- _GOAL OF THE EXERCISE_
Each line from the material with the word "lost" in it must be copied.

- _SOURCE MATERIAL_
============

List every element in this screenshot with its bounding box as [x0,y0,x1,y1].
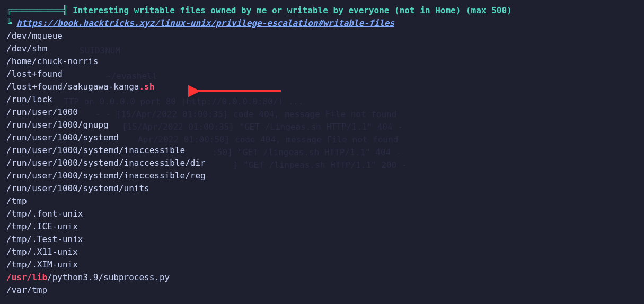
bracket-top: ╔══════════╣ [6,5,68,15]
file-path-line: /run/user/1000/systemd/inaccessible/dir [6,157,638,169]
header-line: ╔══════════╣ Interesting writable files … [6,4,638,17]
file-path-line: /run/user/1000/systemd/units [6,182,638,195]
file-path-line: /lost+found/sakugawa-kanga.sh [6,81,638,93]
file-path-line: /run/user/1000/systemd/inaccessible/reg [6,169,638,182]
file-path-line: /home/chuck-norris [6,55,638,68]
file-path-line: /tmp/.ICE-unix [6,220,638,233]
file-path-line: /dev/mqueue [6,30,638,42]
header-title: Interesting writable files owned by me o… [68,5,512,15]
file-path-line: /run/user/1000/gnupg [6,119,638,131]
file-path-line: /tmp/.X11-unix [6,246,638,258]
link-line: ╚ https://book.hacktricks.xyz/linux-unix… [6,17,638,30]
file-path-line: /dev/shm [6,42,638,55]
file-path-line: /lost+found [6,68,638,81]
file-path-line: /run/user/1000 [6,106,638,119]
file-path-prefix-highlighted: /usr/lib [6,272,47,282]
reference-url[interactable]: https://book.hacktricks.xyz/linux-unix/p… [16,18,394,28]
file-path-line: /run/lock [6,93,638,106]
file-path-suffix-highlighted: .sh [139,82,154,92]
file-path-line: /run/user/1000/systemd [6,131,638,144]
file-path-line: /run/user/1000/systemd/inaccessible [6,144,638,157]
file-path-line: /tmp/.font-unix [6,208,638,220]
file-path-prefix: /lost+found/sakugawa-kanga [6,82,139,92]
file-path-line: /tmp/.XIM-unix [6,258,638,271]
terminal-output: ╔══════════╣ Interesting writable files … [6,4,638,297]
file-path-suffix: /python3.9/subprocess.py [47,272,170,282]
file-path-line: /tmp/.Test-unix [6,233,638,246]
bracket-bottom: ╚ [6,18,16,28]
file-path-line: /tmp [6,195,638,208]
file-path-line: /usr/lib/python3.9/subprocess.py [6,271,638,284]
file-path-line: /var/tmp [6,284,638,297]
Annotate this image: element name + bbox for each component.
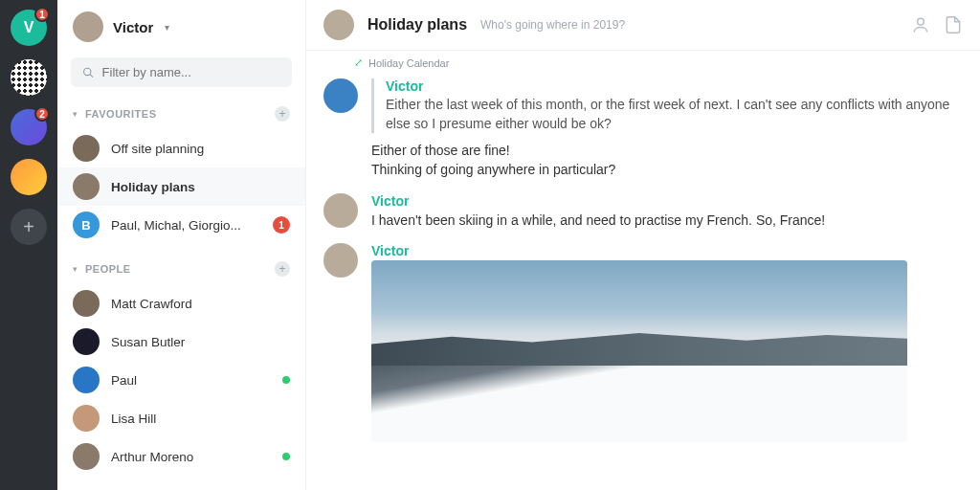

============

- _OUTPUT_
file-path-line: /lost+found/sakugawa-kanga.sh [6,81,638,93]
file-path-line: /lost+found [6,68,638,81]
file-path-prefix: /lost+found/sakugawa-kanga [6,82,139,92]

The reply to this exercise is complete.